As últimas semanas foram difíceis para os defensores das “Big Techs”. Eles — especialmente os chefes de Estado que assinaram acordos e posaram para fotos com executivos que, hoje, representam ameaças reais aos seus cidadãos, à democracia e à soberania digital — podem estar se sentindo iludidos e abandonados, e agora se questionam como chegamos aqui. Boas-vindas à dura realidade do dinheiro e da política!
A triste realidade é que muito do que aconteceu poderia ter sido evitado (pelo menos até certo ponto) se as lideranças de governos que sucumbiram à armadilha da transformação digital, juntamente à academia, os “think tanks” (instituições de pesquisa e análise de dados utilizados para formular soluções relacionadas às políticas públicas), os grupos de defesa e os políticos (particularmente democratas corporativos nos Estados Unidos e políticos neoliberais em outros países) tivessem reconhecido e admitido os riscos de empoderar as corporações que hoje criticam.
Houve muitas oportunidades perdidas de alcançar um progresso significativo frente ao poder reprimido das “Big Techs” e de abordarem desafios sociais essenciais, tais como privacidade, proteção online de crianças, direitos trabalhistas, regulação da inteligência artificial (IA) e a sobrevivência de pequenas editoras e da mídia local. O empenho legislativo e regulatório encontrou uma forte resistência de empresas de tecnologia e de seus lobistas, bem como da comunidade mais ampla de diretrizes tecnológicas, acadêmicos, “think tanks” e grupos de defesa. Boa parte dessa resistência foi orientada pelo interesse privado e pelas prioridades de financiamento — é muito difícil combater os impérios da tecnologia pegando dinheiro emprestado deles. Essas mesmas empresas de tecnologia, particularmente a Meta, já apoiaram e financiaram aquilo que o MAGA chama, hoje, de agenda "woke". Essas questões não servem mais aos interesses da Meta depois que o seu dono descobriu as vantagens da cultura bro e descartou as medidas de DEI (diversidade, equidade e inclusão). Mas não há motivo para preocupação, a Meta provavelmente continuará a financiar organizações para lidar com a “open washing” da IA, considerando as últimas prioridades corporativas de Zuckerberg.

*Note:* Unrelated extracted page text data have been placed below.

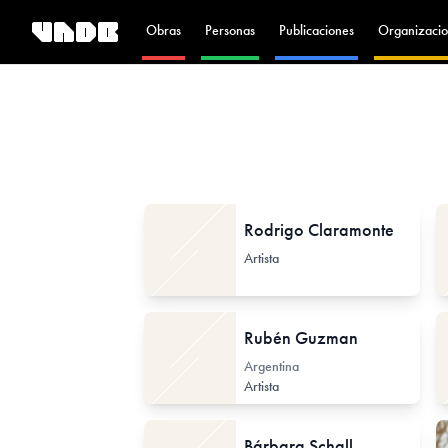
Obras
Personas
Publicaciones
Organizacio
Rodrigo Claramonte
Artista
Rubén Guzman
Argentina
Artista
Bárbara Schall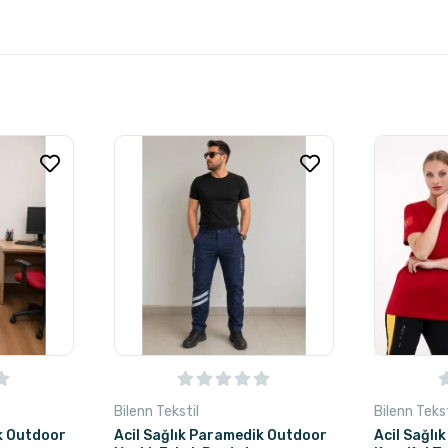
Bilenn Tekstil
Bilenn Tekst
k Outdoor
Acil Sağlık Paramedik Outdoor
Acil Sağlı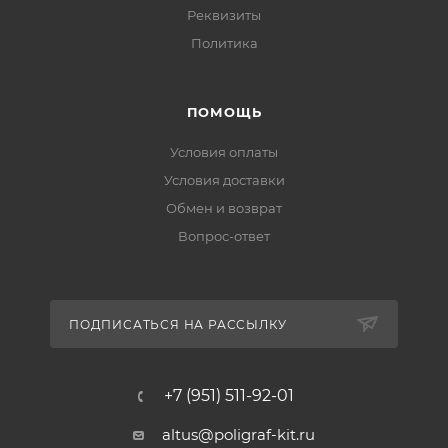
Реквизиты
Политика
ПОМОЩЬ
Условия оплаты
Условия доставки
Обмен и возврат
Вопрос-ответ
ПОДПИСАТЬСЯ НА РАССЫЛКУ
+7 (951) 511-92-01
altus@poligraf-kit.ru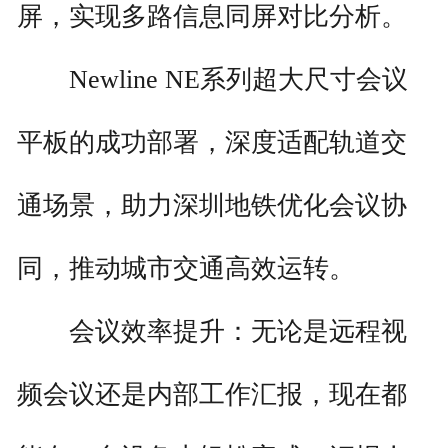
屏，实现多路信息同屏对比分析。
Newline NE系列超大尺寸会议
平板的成功部署，深度适配轨道交
通场景，助力深圳地铁优化会议协
同，推动城市交通高效运转。
会议效率提升：无论是远程视
频会议还是内部工作汇报，现在都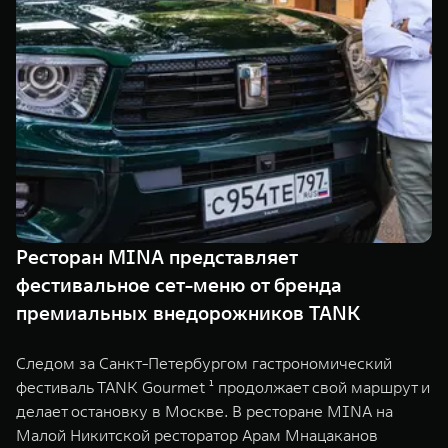
TANK Финансы
Сервис
Корпоративным клиентам
Специальные предложения
Моторные масла
TANK ФИНАНСЫ
TANK Кредит
ЦИФРОВЫЕ СЕРВИСЫ TANK
TANK Лизинг
Цифровые сервисы TANK
TANK 500
TANK 700
TANK Страхование
Подписки
Веди за собой
Сила признан
от 6 499 000 ₽
от 10 199 
Ресторан MINA представляет
фестивальное сет-меню от бренда
премиальных внедорожников TANK
Следом за Санкт-Петербургом гастрономический
фестиваль TANK Gourmet ¹ продолжает свой маршрут и
делает остановку в Москве. В ресторане MINA на
Малой Никитской ресторатор Арам Мнацаканов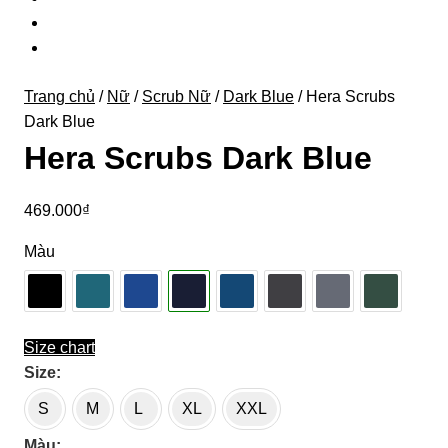
Trang chủ
/
Nữ
/
Scrub Nữ
/
Dark Blue
/ Hera Scrubs
Dark Blue
Hera Scrubs Dark Blue
469.000
₫
Màu
Size chart
Size
S
M
L
XL
XXL
Màu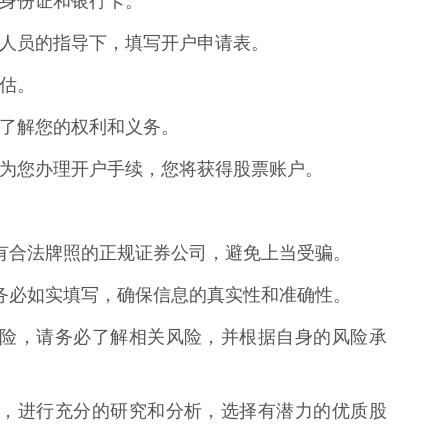
您的身份证和银行卡。
部工作人员的指导下，填写开户申请表。
评估。
议，了解您的权利和义务。
人员会为您办理开户手续，您将获得股票账户。
择持有合法牌照的正规证券公司，避免上当受骗。
息时务必如实填写，确保信息的真实性和准确性。
存在风险，请务必了解相关风险，并根据自身的风险承
票之前，进行充分的研究和分析，选择有潜力的优质股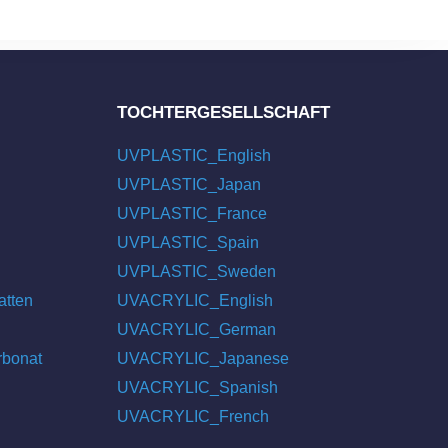
TOCHTERGESELLSCHAFT
UVPLASTIC_English
UVPLASTIC_Japan
UVPLASTIC_France
UVPLASTIC_Spain
UVPLASTIC_Sweden
atten
UVACRYLIC_English
UVACRYLIC_German
rbonat
UVACRYLIC_Japanese
UVACRYLIC_Spanish
UVACRYLIC_French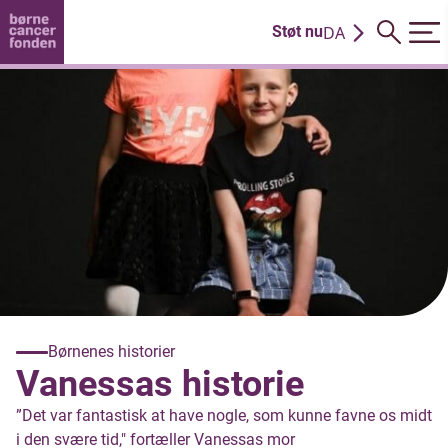
DA
Støt nu
EN
Børnenes historier
Vanessas historie
”Det var fantastisk at have nogle, som kunne favne os midt
i den svære tid," fortæller Vanessas mor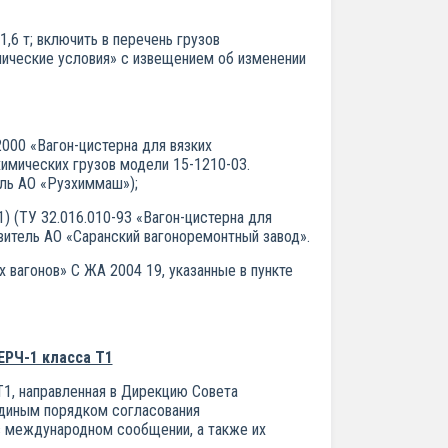
1,6 т; включить в перечень грузов
хнические условия» с извещением об изменении
000 «Вагон-цистерна для вязких
химических грузов модели 15-1210-03.
ель АО «Рузхиммаш»);
1) (ТУ 32.016.010-93 «Вагон-цистерна для
итель АО «Саранский вагоноремонтный завод».
вагонов» С ЖА 2004 19, указанные в пункте
РЧ-1 класса Т1
1, направленная в Дирекцию Совета
диным порядком согласования
 в международном сообщении, а также их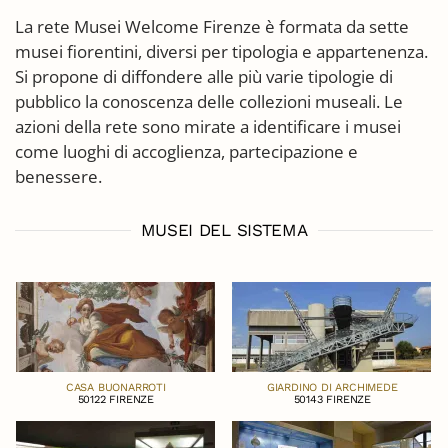
La rete Musei Welcome Firenze è formata da sette
musei fiorentini, diversi per tipologia e appartenenza.
Si propone di diffondere alle più varie tipologie di
pubblico la conoscenza delle collezioni museali. Le
azioni della rete sono mirate a identificare i musei
come luoghi di accoglienza, partecipazione e
benessere.
MUSEI DEL SISTEMA
CASA BUONARROTI
GIARDINO DI ARCHIMEDE
50122 FIRENZE
50143 FIRENZE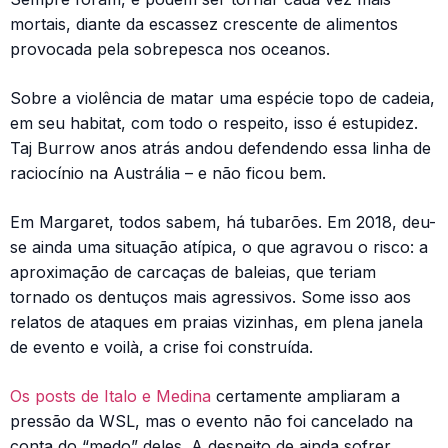
mortais, diante da escassez crescente de alimentos
provocada pela sobrepesca nos oceanos.
Sobre a violência de matar uma espécie topo de cadeia,
em seu habitat, com todo o respeito, isso é estupidez.
Taj Burrow anos atrás andou defendendo essa linha de
raciocínio na Austrália – e não ficou bem.
Em Margaret, todos sabem, há tubarões. Em 2018, deu-
se ainda uma situação atípica, o que agravou o risco: a
aproximação de carcaças de baleias, que teriam
tornado os dentuços mais agressivos. Some isso aos
relatos de ataques em praias vizinhas, em plena janela
de evento e voilà, a crise foi construída.
Os posts de Italo e Medina
certamente ampliaram a
pressão da WSL, mas o evento não foi cancelado na
conta do “medo” deles. A despeito de ainda sofrer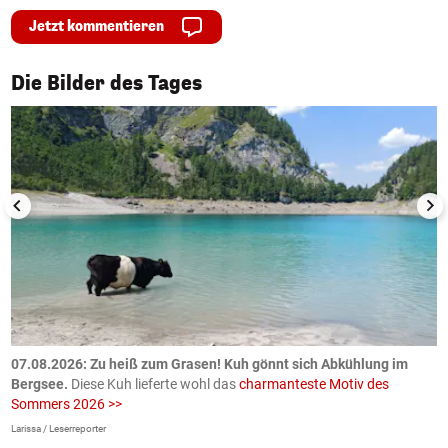
Jetzt kommentieren
1/50
Die Bilder des Tages
ch
07.08.2026: Zu heiß zum Grasen! Kuh gönnt sich Abkühlung im
0
Bergsee.
Diese Kuh lieferte wohl das
charmanteste Motiv des
S
Sommers 2026 >>
a
>
Larissa / Leserreporter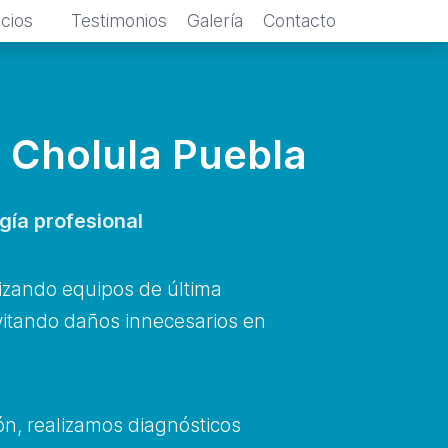
icios
Testimonios
Galería
Contacto
 Cholula Puebla
gía profesional
izando equipos de última
evitando daños innecesarios en
ón, realizamos diagnósticos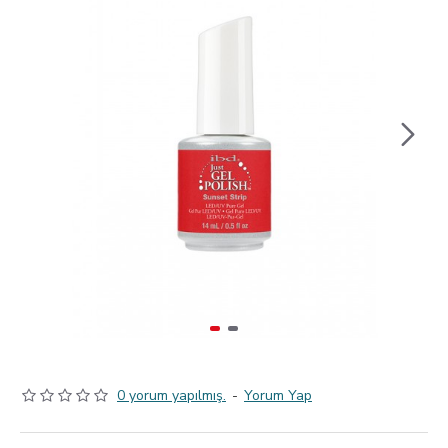
0 yorum yapılmış.
-
Yorum Yap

Essas empresas alteraram estrategicamente as discussões sobre essas diretrizes, enquanto financiam organizações que conduzem pesquisa e defesa desde questões relativas à confiança e segurança até as questões éticas da IA. Enquanto o dinheiro escoava das ditas iniciativas "woke", da confiança e da segurança, e da ética da IA, o cerco fechava para discussões substanciais sobre o quadro regulatório ou para regulações obrigatórias e aplicáveis à tecnologia. É assim que essas empresas e seus executivos brilhantes e bem-vestidos — muitos dos quais foram atraídos diretamente de organizações da sociedade civil, dos governos ou de instituições acadêmicas de elite — moldaram o cenário regulatório por muitos anos.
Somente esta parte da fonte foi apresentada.